Formula One Has Long Been at the Cutting Edge of Camera Technology

Formula One cameras

Formula One has been the pinnacle of motorsport since its inaugural season in 1950 and has has been at the forefront of imaging technology throughout its history.

The 2023 F1 season concluded last weekend in Abu Dhabi, with Max Verstappen taking his record-setting 19th checkered flag of the year. This past season marked the first time every driver was equipped with a super-compact camera inside their helmet, allowing fans to get a “driver’s eye” perspective.

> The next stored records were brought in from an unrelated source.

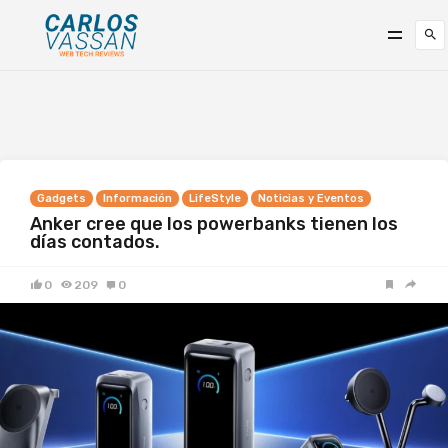
Gadgets
Información
LifeStyle
Noticias y Eventos
Anker cree que los powerbanks tienen los
días contados.
0
209
0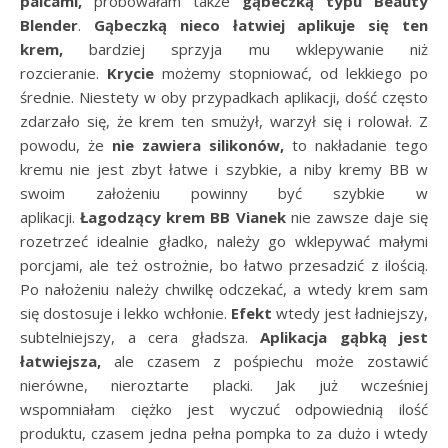
palcami,
próbowałam także
gąbeczką typu Beauty
Blender
.
Gąbeczką nieco łatwiej aplikuje się ten
krem,
bardziej sprzyja mu wklepywanie niż
rozcieranie.
Krycie
możemy stopniować, od lekkiego po
średnie. Niestety w oby przypadkach aplikacji, dość często
zdarzało się, że krem ten smużył, warzył się i rolował. Z
powodu, że
nie zawiera silikonów,
to nakładanie tego
kremu nie jest zbyt łatwe i szybkie, a niby kremy BB w
swoim założeniu powinny być szybkie w
aplikacji.
Łagodzący krem BB Vianek
nie zawsze daje się
rozetrzeć idealnie gładko, należy go wklepywać małymi
porcjami, ale też ostrożnie, bo łatwo przesadzić z ilością.
Po nałożeniu należy chwilkę odczekać, a wtedy krem sam
się dostosuje i lekko wchłonie.
Efekt
wtedy jest ładniejszy,
subtelniejszy, a cera gładsza.
Aplikacja gąbką jest
łatwiejsza,
ale czasem z pośpiechu może zostawić
nierówne, nieroztarte placki. Jak już wcześniej
wspomniałam ciężko jest wyczuć odpowiednią ilość
produktu, czasem jedna pełna pompka to za dużo i wtedy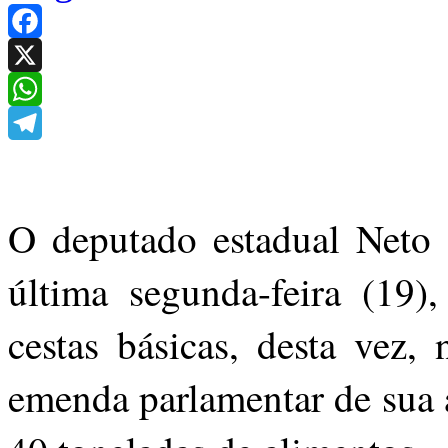
Facebook
X
WhatsApp
Telegram
O deputado estadual Neto 
última segunda-feira (19)
cestas básicas, desta vez
emenda parlamentar de sua a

However, this sort of onboard camera is not new. Fans have been able to join their favorite racers around the track since the 1970s. The Instagram account Pogona_TV recently shared a video from 1978, when French driver Patrick Depailler raced his Tyrell 008 machine around the streets of Long Beach, California, during a practice session for the United States Grand Prix.

The video below has been upscaled and put to 50 frames per second by the YouTube channel King Fish. If not for the film grain and style of the car, it would be easy to believe the video is much younger than 45 years old.

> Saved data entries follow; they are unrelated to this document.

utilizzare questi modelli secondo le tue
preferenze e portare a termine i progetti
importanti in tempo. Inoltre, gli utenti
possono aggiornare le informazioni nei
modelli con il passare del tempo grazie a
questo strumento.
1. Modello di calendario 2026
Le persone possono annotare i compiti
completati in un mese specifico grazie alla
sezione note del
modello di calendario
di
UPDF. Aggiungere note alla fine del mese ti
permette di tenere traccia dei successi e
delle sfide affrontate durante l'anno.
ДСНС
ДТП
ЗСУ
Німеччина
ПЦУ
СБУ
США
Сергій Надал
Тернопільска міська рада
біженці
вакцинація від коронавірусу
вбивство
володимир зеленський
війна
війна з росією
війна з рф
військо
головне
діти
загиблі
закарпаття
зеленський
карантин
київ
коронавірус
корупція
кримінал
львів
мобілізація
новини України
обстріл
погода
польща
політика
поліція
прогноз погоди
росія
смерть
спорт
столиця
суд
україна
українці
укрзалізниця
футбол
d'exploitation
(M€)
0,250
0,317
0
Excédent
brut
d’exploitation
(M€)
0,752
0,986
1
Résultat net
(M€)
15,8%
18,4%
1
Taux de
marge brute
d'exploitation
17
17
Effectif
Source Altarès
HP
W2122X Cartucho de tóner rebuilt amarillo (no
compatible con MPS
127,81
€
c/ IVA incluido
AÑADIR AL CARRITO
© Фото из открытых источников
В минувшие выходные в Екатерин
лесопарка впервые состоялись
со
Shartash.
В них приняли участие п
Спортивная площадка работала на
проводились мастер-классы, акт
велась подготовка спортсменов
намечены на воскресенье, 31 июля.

However, camera technology in 1978 meant that the images could not be transmitted live from the car, and the camera itself was too large and intrusive to be used during an actual race.

At the 1985 German Grand Prix at the iconic Nurburgring, Formula One made motorsport history by showing the view from Francois Hesnault’s Renault F1 car during a live broadcast.

Hesnault’s camera-carrying Renault was interesting for another reason. It was the team’s third car in the race, the last time this happened in Formula 1. Hesnault had previously been fired from the team but was brought back to drive the prototype car with its groundbreaking onboard camera. Anticlimactically, Hesnault did not finish the race and subsequently retired from motorsport altogether as he battled lasting injuries from a devastating crash during a test drive. However, the Frenchman certainly made a lasting mark on F1.

Onboard cameras continued to improve, including with Ayrton Senna’s 1987 qualifying run at Monaco and the Brazilian’s ear-shattering charge through the tight streets of Monaco during the 1990 Monaco Grand Prix.

The video below is from Senna’s third-place effort at the 1992 South African Grand Prix at the Circuit Kyalami.

Few modern onboard camera shots have matched the raw speed of the Senna onboard videos of the late 1980s and early 90s. However, a brand-new camera angle used by Formula One at this year’s Japanese Grand prix comes close and is perhaps the best example of the speed and precision of F1 drivers.

That said, the new videos are almost too smooth. While the novel stabilization techniques offered by modern F1 onboard cameras are incredible, there is something to be said about the sheer violence of older F1 footage.